11. Crying is 100% acceptable. So is over-reacting. This is the one time in your life when you can get away with it without losing friends. This applies to during and after. Especially after. Good God, the emotional roller coaster postpartum is.
12. No matter how much reading you do, how many classes you attend, and how many videos you watch, nothing prepares you for the moment of giving birth. Your body was made to do this. Don’t forget that.
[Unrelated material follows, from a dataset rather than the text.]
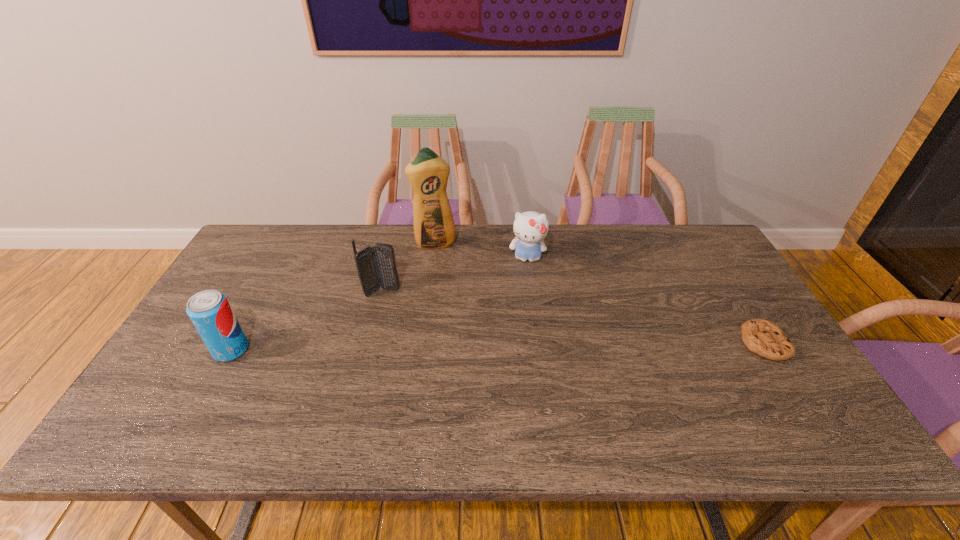 The height and width of the screenshot is (540, 960). In order to click on vacant space on the desktop that is between the leftmost object and the cookie and is positioned on the label of the detergent in this screenshot , I will do `click(465, 347)`.

Find the location of `free spot on the desktop that is between the leftmost object and the cookie and is positioned on the front-facing side of the kitten`. free spot on the desktop that is between the leftmost object and the cookie and is positioned on the front-facing side of the kitten is located at coordinates (523, 346).

This screenshot has height=540, width=960. I want to click on vacant spot on the desktop that is between the leftmost object and the cookie and is positioned on the keyboard of the cellular telephone, so click(465, 347).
13. You can’t plan it, so don’t even try. I wanted to go unmedicated and have a vaginal delivery (TMI? We’re a little late for that, donchathink?). I took all the classes (12 total), hired a doula, watched videos and prepared, exercised, ate healthy… And then wound up with pre-eclampsia and in the hospital at 31 weeks with an emergency C-section. I attended my baby shower 6 days after delivery, went to work the Monday after I was released from the hospital (7 days post c-section) and put together the last of the nursery while she was in the NICU. I definitely would not have wanted it that way, but it’s how my cookie crumbled and I like cookies, so I’m gonna go ahead and eat it. That was a weird metaphor. Oh well, you get my point.
14. And lastly, I learned how amazing my husband is. He saw things I wouldn’t wish upon anyone. He fought the flu with me in the hospital on a very uncomfortable bed, helped me to the bathroom more times than I can count, visited our daughter when I couldn’t leave the room, and treated me with more respect and care than I think I deserve. This was the most humbling experience of my life and he never once made me feel anything but beautiful. He is the reason I’m still standing and not defeated. This was the hardest experience of my life and there’s no way in the world I could have survived it without him by my side. Pregnancy taught me what real love is.
You and your pregnancy are exactly that. Yours. It’s a time when you get to learn so much about yourself, your body and your partner. Be in the moment, enjoy every second, and WRITE ABOUT IT (I invested in a fantastic journal HERE). Take LOTS of cheesy pregnancy pics, because when that bump is gone, you will miss it and there will be days when you can’t remember what it felt like. Pictures are worth so much more than you think… for you and that little life inside you.
And, find a way to tell your story afterwards. Because someone somewhere needs to hear it.